What follows can only be expected, an expurgation of one existence in favor of a life stolen before consciousness kept notes of the events in its vicinity.  As a child, says Judge Barrenechea, Cristina belonged to someone else.  Her parents had the sensational opportunity of doing what so many around the world long to do, but few dare: standing in defiance of an oppressive and inhumane government.  And like the majority of these brave millions they targeted an enemy infinitely more adept at inflicting punishment and shame than they were.  So Cristina’s parents, activists in the latter half of the 1970s when a whole generation of open−minded Argentines was erased by organized and covert evil, were subjected to brutality.  As a result, Cristina was orphaned while still incapable of speech or independent movement; in fact her birth mother had given her another name, Sofia.  We know and are reminded of the persistence of so many children of the disappeared among the survivors of the purges that even a righteous crusader like Barrenechea, who hoots and pontificates unabashedly as the angel of vengeance, could never hope to find much less prosecute those responsible.  At least, he says to himself, I can tell the truth and set these children free.
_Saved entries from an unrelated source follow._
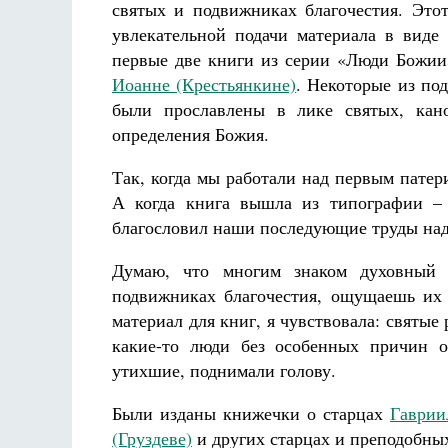
святых и подвижниках благочестия. Это
увлекательной подачи материала в виде
первые две книги из серии «Люди Божии
Иоанне (Крестьянкине)
. Некоторые из по
были прославлены в лике святых, кано
определения Божия.
Так, когда мы работали над первым патер
А когда книга вышла из типографии –
благословил наши последующие труды на
Думаю, что многим знаком духовный 
подвижниках благочестия, ощущаешь их
материал для книг, я чувствовала: святы
какие-то люди без особенных причин оз
утихшие, поднимали голову.
Были изданы книжечки о старцах
Гаврии
(Груздеве)
и других старцах и преподобных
And what of the “adoptive” parents?  How complicit must you have been (you were, after all, a law enforcement official in the heyday of the secret police) to receive the kickback of an entire human being left to be molded and educated only by you and your wife, who cannot have your own children?  That last question is not only mine, it is the angry query directed at the Quadris by the daughter they raised as their own child.  The question is addressed from a different viewpoint in an earlier and much more famous film, but here things evolve from the perspective of the child herself.  Cristina does not need to stand for such nonsense. Being of age, she can choose to forsake the only parents she has ever known, reclaim the name on her long−since−destroyed birth certificate and represent a symbolic denial of the theft of both identity and life that occurred only thirty years ago.  Yet how many children do you know that would willingly assume this thankless burden of responsibility?  What child is mature enough in spiritual strength to act as an example of redemption that has only signs and symbols to play with?  What would you or I have done in a similar situation and at a similar age? Perhaps exactly what Cristina ends up doing, which I cannot reveal. Whatever her choice, the one thing she will retain is the title of a captive forever beholden to the truth, as will the generations this truth continues to affect. That is not much, but sometimes the truth is small and cruel and completely unbearable.